Semi-Synchronous Communication: Adding Notes in Viddler.Posted by Time Barrow on October 11th, 2008
Categories: communication, discourse & technology, OVC, tools
Last week, I was discussing with someone the ability one has to add textual comments (annotations) to the timeline of online videos, such as in YouTube and Viddler. In this way, one is commenting textually at certain points in the timeline of the video. This is rather exciting, since it breaks a limitation of annotating video/audio.
When I am reading a book or article, I can take notes in the margin, so it is connected to the text’s passage that inspired me. If I am listening to an audio (or even video) podcast, without such an annotation feature, I can take notes on a certain point (pausing the media, not unlike pausing your place in a written text to write something down), but I cannot link it directly to that point in the audio. Short of writing down the point in the timeline (e.g. at point 1:17), which is not so unlike writing down a page # and parag. #, I am forced to rely more on memory to recall what the original point was. Also, I can take audio notes while listening to the audio (pause the podcast and then Jott notes to myself).
Today, I was looking at this a bit more and found that, in Viddler, I can also add audio comments. In addition to the textual notes I added, the video note pops up and gives the user the option to click and watch.
I think a great addition would be the option to have any inserted video comments play automatically. While one would not always want this sitting on, it would be beneficial sometimes, since the viewer be prepared to click the play button on the video not when the timeline hits that point.
Also, if the purpose was to take notes, it would be essential (on something like Youtube) to have them only display personally. In other words, I’d log in to account and the notes would just display for me. For example, if I was watching a Youtube video of a historic or public event, such as a Derrida clip, I might want to add my notes at a given point in the video, but would not, necessarily, want those to display publicly. Conversely, on something like my own viddler-type video, this function could remain public and is very useful to have ongoing conversations in the same way one does textually on a blog.
Thus, the situation creates what I will call semi-synchronous oral communication. From primarily oral to chirographic communication, a characteristic with which Plato most disagreed was that a text could not answer for itself. In other words, the reader who desires clarification of a point is at a loss, since the orator/author is not present. This is true of secondary orality, as well (tv/radio). However, it is not completely true 100% of the time with tools like Viddler. For example, if you have a question, argument, or discussion point on something I said in the video you just watched, you can post/ask it in video form. Basically, my oration is secondary orality and is not live. However, there are factors that make it seem live to you the viewer (personal, direct, human, etc.), yet with the obvious downfall of one-sidedness. But, you, the viewer, can ask a question immediately, to which I can respond in a lagged amount of time. Of course, there is a time factor in that I cannot ask questions to Derrida in his video, and if you ask a question of mine, I might never respond.
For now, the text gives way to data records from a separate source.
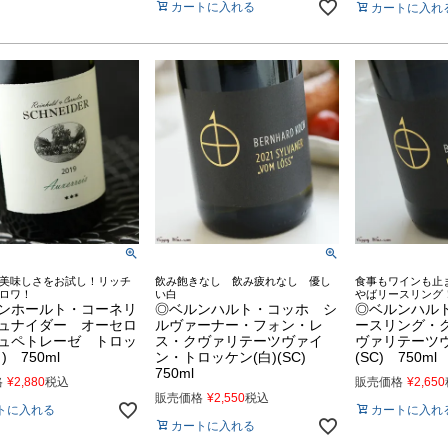
カートに入れる
カートに入れ
美味しさをお試し！リッチ
飲み飽きなし 飲み疲れなし 優し
食事もワインも止
ロワ！
い白
やばリースリング
ンホールト・コーネリ
◎ベルンハルト・コッホ シ
◎ベルンハル
ュナイダー オーセロ
ルヴァーナー・フォン・レ
ースリング・
ュペトレーゼ トロッ
ス・クヴァリテーツヴァイ
ヴァリテーツヴ
) 750ml
ン・トロッケン(白)(SC)
(SC) 750ml
750ml
格
¥
2,880
税込
販売価格
¥
2,650
販売価格
¥
2,550
税込
トに入れる
カートに入れ
カートに入れる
While basically asynchronous, the perception of seeing a real person to whom you can immediately ask a question, makes it seem a small step closer to a synchronous conversation. However, I certainly acknowledge that it is in-part in the perception. The part in which it is not just a matter of perception is that it is a matter of degree-of-lag. Considering the textual equivalents as analogy, if we are having an ongoing discussion on a discussion board, blog, or email, we consider that asynchronous. If we are communicating in an IM window, that is synchronous. But, if I am in the chat session and working on other tasks, only popping in every ½ hour or so, or perhaps not even remaining at the computer, but rather walking around still popping in occasionally, that is semi-synchronous. I am basically still in the chat, it is still essentially a live conversation, yet with quite a lag. (This ties closely to this discussion). With the video, I might get your video and respond right away if I am online (assuming all is hooked up, it is often easier to make a video response than to form a textual response. Also, I receive updates (to my phone) when a comment is left on my blog, which shortens the response lag. In this way, with the perception of speaking to a real person and the reality of a relatively short lag, I see the situation as semi-synchronous.